XXV aprile 2017: commemorazione al monumento Torretta-Ferrero.

Martedì pomeriggio 25 aprile 2017 è avvenuta una passeggiata ciclistica che dalla piazza di Cumiana ha raggiunto la lapide Torretta–Ferrero presso la quale si è svolta una cerimonia in memoria dei due partigiani caduti.

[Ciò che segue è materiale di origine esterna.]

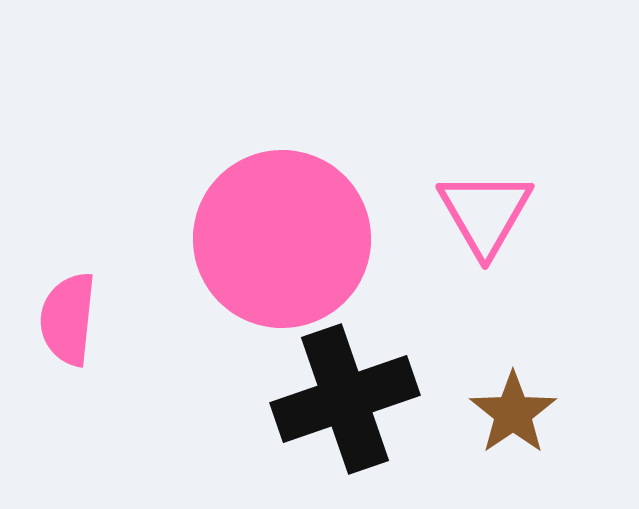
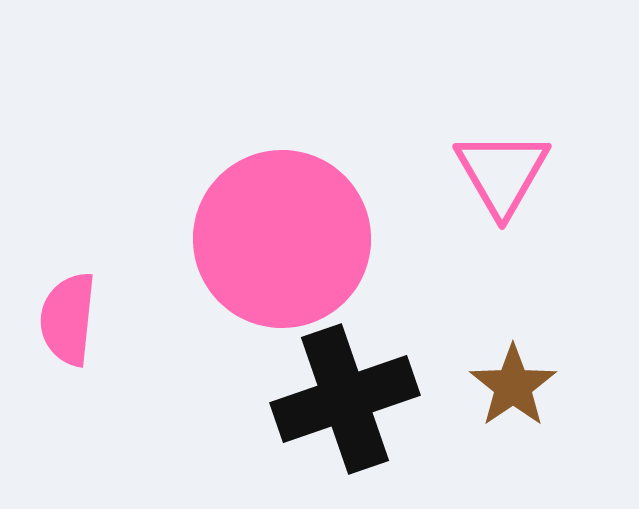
pink triangle: moved 17 px right, 40 px up
brown star: moved 27 px up
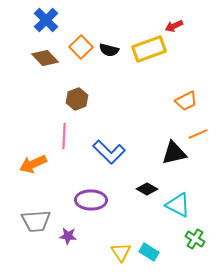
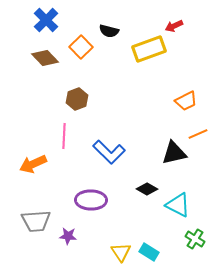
black semicircle: moved 19 px up
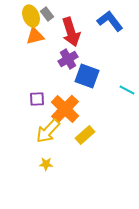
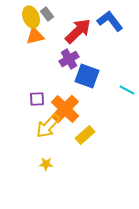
yellow ellipse: moved 1 px down
red arrow: moved 7 px right, 1 px up; rotated 116 degrees counterclockwise
purple cross: moved 1 px right
yellow arrow: moved 5 px up
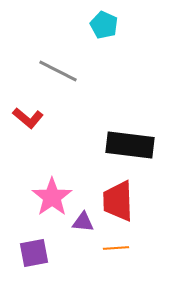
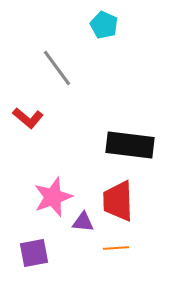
gray line: moved 1 px left, 3 px up; rotated 27 degrees clockwise
pink star: moved 1 px right; rotated 15 degrees clockwise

La celebrazione è stata aperta dal coro dello spettacolo “Ora e sempre Resistenza”, i cui membri hanno cantato, nel corso di altrettante pause, tre canzoni tratte dalla rappresentazione teatrale. Ha fatto seguito il discorso del presidente dell’ANPI Marco Comello, il quale ha parlato dei lavori di ristrutturazione del monumento, eseguiti da Roberto Solaro e finanziati dall’ANPI, da Cesare Bianco e da alcuni gruppi consiliari di Cumiana. Proseguendo, Comello ha parlato dei due partigiani uccisi nella zona e commemorati dalla lapide: si tratta di Sergio Ferrero, del quale si sa solo che fosse un marinaio, e Nino Torretta, il quale proveniva da una famiglia con solide radici a Cumiana. Il presidente ha poi letto un estratto del diario del partigiano Giuseppe Mazza, commilitone dei due caduti, nel quale si narrano i tragici fatti di quel 26 aprile 1945, con particolare riferimento a Torretta. Il documento è conservato presso L’Istituto Nazionale della Resistenza, nel cosiddetto “Fondo Vanossi”, dedicato all’omonimo comandante partigiano, detto “Alpi”, che era a capo del reparto di cui facevano anche parte Torretta (il quale si faceva chiamare “Nino Monti”) e Ferrero.

Dopo è intervenuto il sindaco Paolo Poggio, il quale ha parlato della volontà del Comune di aderire all’associazione “Mayors for Peace” (Sindaci per la Pace), un’organizzazione fondata dai sindaci delle città giapponesi di Hiroshima e Nagasaki per dire “basta” alle armi nucleari.